L’œuvre étant anonyme, le premier mystère qui l’entoure réside dans l’identité de son auteur. Il semble bien qu’il ait été résolu depuis longtemps, car un acrostiche, pratique assez courante en littérature, a été facilement démasqué. En effet, en ne gardant que les 37 lettrines ornées qui ouvrent les têtes de chapitres, il est possible d’obtenir une phrase cohérente : “Poliam Frater Franciscus Columna Peramavit”, soit “Frère Francesco Colonna aimait beaucoup Polia”. Cette dédicace cachée a permis d’identifier l’auteur comme étant un moine dominicain qui a passé l’essentiel de sa vie dans un monastère vénitien, mais dont on ne connaît que peu de choses. Cette indication nous apparaît pour le moins éclairante, mais le doute subsiste quand même car il a existé un autre personnage portant le même nom. Il s’agit du membre d’une illustre famille romaine, seigneur de Palestrina. De plus, il ne faut pas écarter la possibilité que le patronyme soit celui d’un “prête-nom” – l’humaniste Leon Battista ALBERTI faisant dès lors figure de candidat crédible à la paternité de l’œuvre -, ou même qu’il soit le fruit d’une réalisation collective.
Autre aspect intrigant, l’auteur a fait appel à une langue composite et peu commune. Ce sabir, mélange de grec, de latin et d’italien dialectal toscan et vénitien latinisé, qualifié de “macaronique“, est surtout connu pour avoir été utilisé à l’époque dans la rédaction de satires et de poèmes burlesques. Ce choix peut donc paraître étrange pour la rédaction d’une Hypnerotomachia totalement dépourvue de prétentions humoristiques. Mais, bien entendu, c’est avant tout dans le contenu lui-même de l’ouvrage que réside sa principale énigme (ci-dessous, une page).
Un livre peuplé d’énigmes
Publié à Venise en 1499, le livre de 468 pages non numérotées, dont certains indices permettent de supposer qu’il aurait été rédigé vers 1467, est sorti des presses de l’atelier du célèbre Alde MANUCE, réputé pour ses réalisations de grande qualité, tant pour la typographie que pour l’impression proprement dite. Umberto ECO, grand bibliophile devant l’éternel, en parlait avec admiration comme “du plus beau livre jamais imprimé”, jugement partagé par beaucoup de spécialistes. Pour la confection de l’ouvrage, l’imprimeur a eu recours à une police “romaine” plus lisible que celle des caractères gothiques. De surcroît, les 172 gravures sur bois, de très bonne facture, fines et très soignées, sont généralement attribuées à Benedetto BORDONE, un des plus illustres collaborateurs de MANUCE. Mais, en l’absence de toute signature, ce point reste sujet à caution, d’autant que des experts ont avancé que certains traits stylistiques évoqueraient BOTTICELLI, BELLINI ou MANTEGNA.

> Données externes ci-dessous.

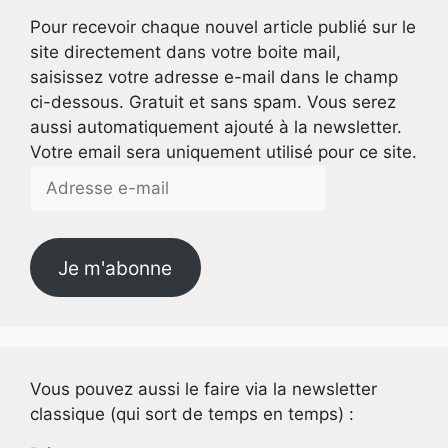
Pour recevoir chaque nouvel article publié sur le
site directement dans votre boite mail,
saisissez votre adresse e-mail dans le champ
ci-dessous. Gratuit et sans spam. Vous serez
aussi automatiquement ajouté à la newsletter.
Votre email sera uniquement utilisé pour ce site.
Adresse
e-
mail
Je m'abonne
Vous pouvez aussi le faire via la newsletter
classique (qui sort de temps en temps) :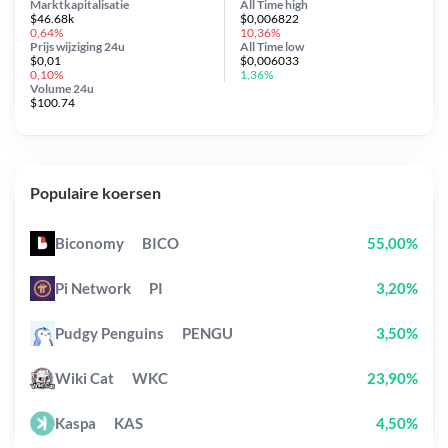
Marktkapitalisatie
All Time
high
$46.68k
$0,006822
0,64%
10,36%
Prijs wijziging
24u
All Time
low
$0,01
$0,006033
0,10%
1,36%
Volume 24u
$100.74
Populaire koersen
Biconomy
BICO
55,00%
Pi Network
PI
3,20%
Pudgy Penguins
PENGU
3,50%
Wiki Cat
WKC
23,90%
Kaspa
KAS
4,50%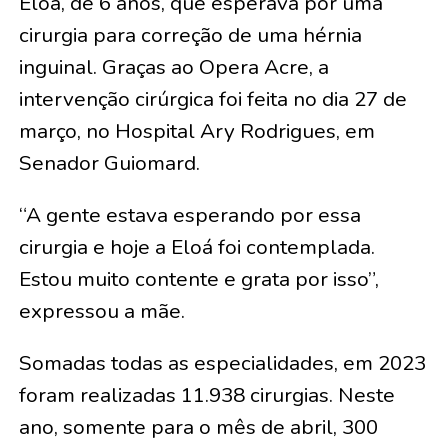
Eloá, de 6 anos, que esperava por uma
cirurgia para correção de uma hérnia
inguinal. Graças ao Opera Acre, a
intervenção cirúrgica foi feita no dia 27 de
março, no Hospital Ary Rodrigues, em
Senador Guiomard.
“A gente estava esperando por essa
cirurgia e hoje a Eloá foi contemplada.
Estou muito contente e grata por isso”,
expressou a mãe.
Somadas todas as especialidades, em 2023
foram realizadas 11.938 cirurgias. Neste
ano, somente para o mês de abril, 300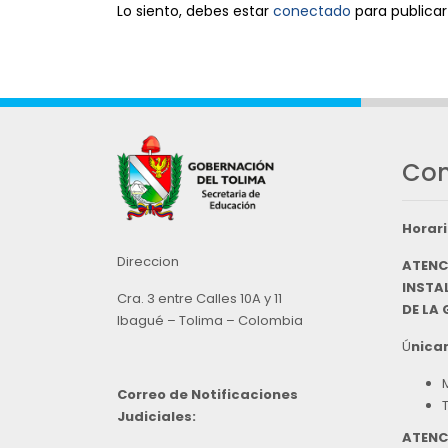
Lo siento, debes estar
conectado
para publicar
Con
Horari
Direccion
ATENC
INSTAL
Cra. 3 entre Calles 10A y 11
DE LA
Ibagué – Tolima – Colombia
Ú
nicam
Correo de Notificaciones
Judiciales:
ATENC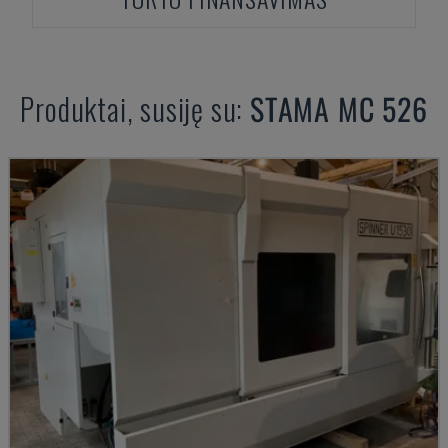
Produktai, susiję su:
STAMA
MC 526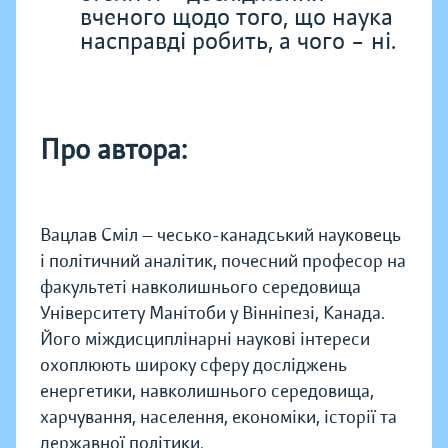
вченого щодо того, що наука
насправді робить, а чого – ні.
Про автора:
Вацлав Сміл — чесько-канадський науковець
і політичний аналітик, почесний професор на
факультеті навколишнього середовища
Університету Манітоби у Вінніпезі, Канада.
Його міждисциплінарні наукові інтереси
охоплюють широку сферу досліджень
енергетики, навколишнього середовища,
харчування, населення, економіки, історії та
державної політики.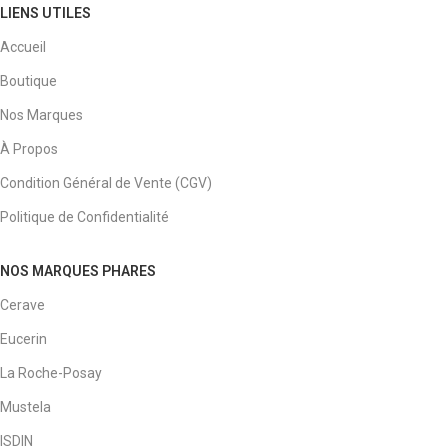
LIENS UTILES
Accueil
Boutique
Nos Marques
À Propos
Condition Général de Vente (CGV)
Politique de Confidentialité
NOS MARQUES PHARES
Cerave
Eucerin
La Roche-Posay
Mustela
ISDIN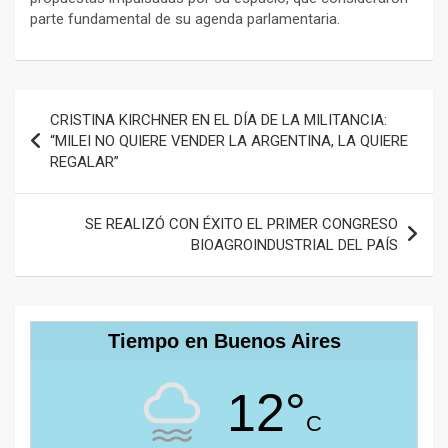
parte fundamental de su agenda parlamentaria.
Navegación
CRISTINA KIRCHNER EN EL DÍA DE LA MILITANCIA:
de
“MILEI NO QUIERE VENDER LA ARGENTINA, LA QUIERE
REGALAR”
entradas
SE REALIZÓ CON ÉXITO EL PRIMER CONGRESO
BIOAGROINDUSTRIAL DEL PAÍS
Tiempo en Buenos Aires
12°
C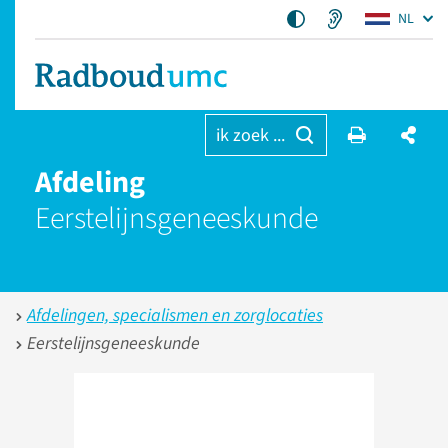
NL
ik zoek ...
Afdeling
Eerstelijns­geneeskunde
Afdelingen, specialismen en zorglocaties
Eerstelijnsgeneeskunde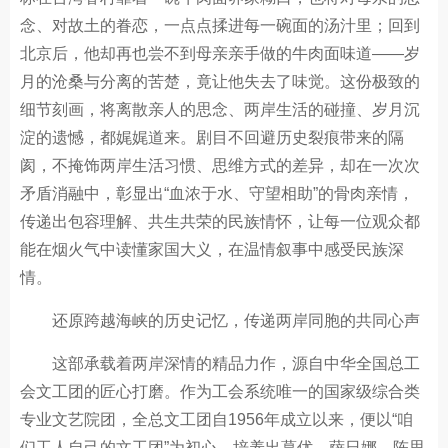
念、对故土的眷恋，一点点揉进每一碗面的汤汁里；回到
北京后，他却再也尝不到母亲亲手做的牛肉面味道——岁
月的沧桑与分离的苦楚，竟让他失去了味觉。这份极致的
细节刻画，将离散亲人的思念、两岸生活的碰撞、岁月沉
淀的遗憾，都娓娓道来。剧目不回避历史裂痕带来的隔
阂，不掩饰两岸生活习惯、思维方式的差异，却在一次次
矛盾消融中，彰显出“血浓于水、守望相助”的骨肉亲情，
传递出包容理解、共生共荣的民族情怀，让每一位观众都
能在烟火气中读懂家国大义，在温情叙事中感受民族深
情。
还原跨越海峡的历史记忆，传递两岸同胞的共同心声
这部承载着两岸深情的精品力作，源自中华全国总工
会文工团的匠心打磨。作为工会系统唯一的国家级综合类
专业文艺院团，全总文工团自1956年成立以来，便以“咱
们工人自己的文工团”为初心，培养出葛优、萨日娜、陈思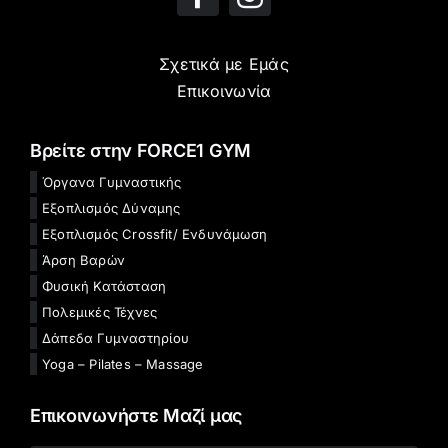
Σχετικά με Εμάς
Επικοινωνία
Βρείτε στην FORCE1 GYM
Όργανα Γυμναστικής
Εξοπλισμός Δύναμης
Εξοπλισμός Crossfit/ Ενδυνάμωση
Άρση Βαρών
Φυσική Κατάσταση
Πολεμικές Τέχνες
Δάπεδα Γυμναστηρίου
Yoga – Pilates – Massage
Επικοινωνήστε Μαζί μας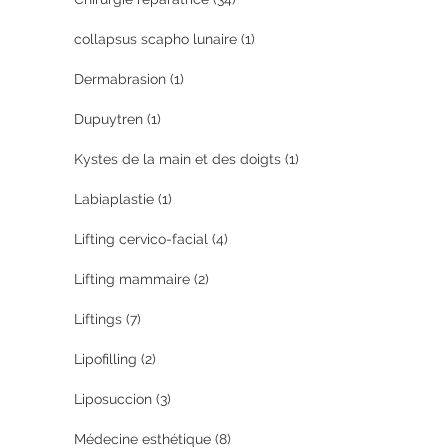
collapsus scapho lunaire
(1)
Dermabrasion
(1)
Dupuytren
(1)
Kystes de la main et des doigts
(1)
Labiaplastie
(1)
Lifting cervico-facial
(4)
Lifting mammaire
(2)
Liftings
(7)
Lipofilling
(2)
Liposuccion
(3)
Médecine esthétique
(8)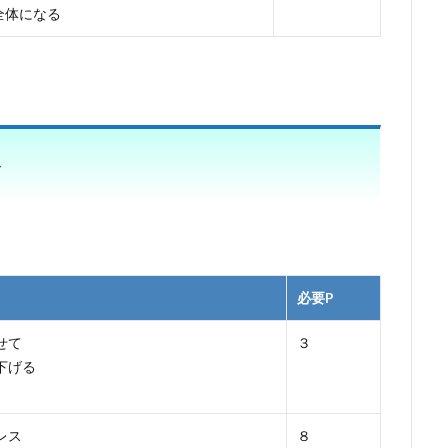
全体になる
ル
必要P
せて
３
下げる
レス
８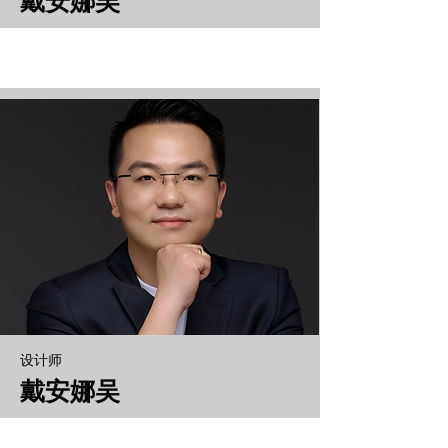
戴安娜吴
设计师
戴安娜吴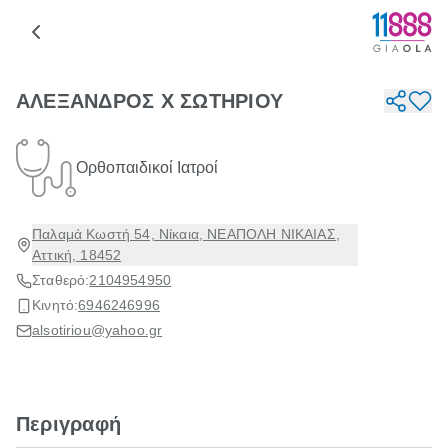
ΑΛΕΞΑΝΔΡΟΣ Χ ΣΩΤΗΡΙΟΥ
Ορθοπαιδικοί Ιατροί
Παλαμά Κωστή 54, Νίκαια, ΝΕΑΠΟΛΗ ΝΙΚΑΙΑΣ,
Αττική, 18452
Σταθερό:
2104954950
Κινητό:
6946246996
alsotiriou@yahoo.gr
Περιγραφή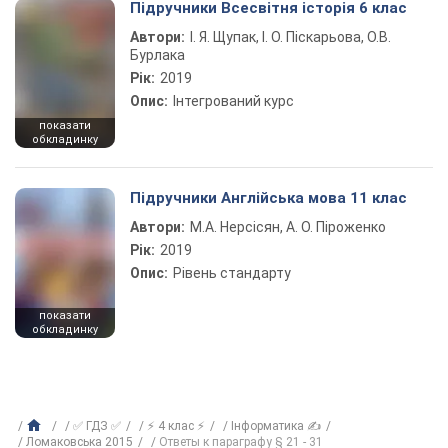
Підручники Всесвітня історія 6 клас
Автори:
І. Я. Щупак, І. О. Піскарьова, О.В.
Бурлака
Рік:
2019
Опис:
Інтегрований курс
показати
обкладинку
Підручники Англійська мова 11 клас
Автори:
М.А. Нерсісян, А. О. Піроженко
Рік:
2019
Опис:
Рівень стандарту
показати
обкладинку
✅ ГДЗ ✅
⚡ 4 клас ⚡
Інформатика ✍
Ломаковська 2015
Ответы к параграфу § 21 - 31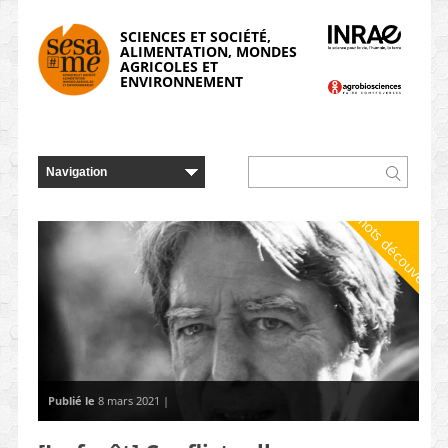
Panneau de gestion des cookies
SCIENCES ET SOCIÉTÉ,
ALIMENTATION, MONDES
AGRICOLES ET
ENVIRONNEMENT
À mots découverts
Publié le
8 mars 2021 |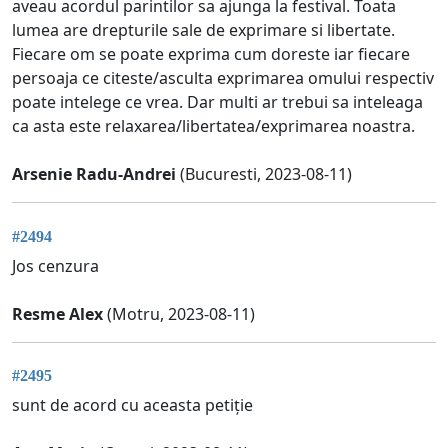
aveau acordul parintilor sa ajunga la festival. Toata
lumea are drepturile sale de exprimare si libertate.
Fiecare om se poate exprima cum doreste iar fiecare
persoaja ce citeste/asculta exprimarea omului respectiv
poate intelege ce vrea. Dar multi ar trebui sa inteleaga
ca asta este relaxarea/libertatea/exprimarea noastra.
Arsenie Radu-Andrei
(Bucuresti, 2023-08-11)
#2494
Jos cenzura
Resme Alex
(Motru, 2023-08-11)
#2495
sunt de acord cu aceasta petiție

Quel qu’il soit, le concepteur du livre a également pris le temps de profiter de la mise en page pour réaliser des “jeux typographiques“. C’est ainsi que des formes de texte en triangle, en blason ou en calice apparaissent à divers endroits, sans qu’on puisse savoir si l’imprimeur s’est “fait plaisir“ ou si ces présentations répondent à des codes mystérieux.
Abordons maintenant le cœur du sujet : que raconte ce fameux livre ? Comme le suggère le titre, l’intrigue s’organise autour d’une histoire d’amour qui unit POLIA à POLIPHILE, les noms des deux amants signifiant respectivement, au sens littéral, “Beaucoup de choses” et “Celui qui aime beaucoup de choses“. Le livre raconte la quête onirique du jeune homme parti retrouver et conquérir une bien-aimée, qui vient de repousser ses avances. Au début du rêve, POLIPHILE, meurtri par l’indifférence de sa belle, erre dans une forêt sombre et épaisse, et il finit par s’endormir au pied d’un arbre. Il rêve et finit par s’éveiller dans un autre monde. Après un périple émaillé de rencontres insolites – avec, entre autres, un loup, un cercle de danseurs à deux visages et un dragon – dans un paysage fantasmagorique, il rencontre cinq nymphes, représentant chacune un des cinq sens, qui le conduisent à leur reine. Celle-ci l’incite à déclarer sa flamme à POLIA et, à l’issue d’une fête donnée en son honneur, il se voit guidé vers trois portes (ci-dessous) couronnées d’inscriptions en grec, en latin, en hébreu et en arabe.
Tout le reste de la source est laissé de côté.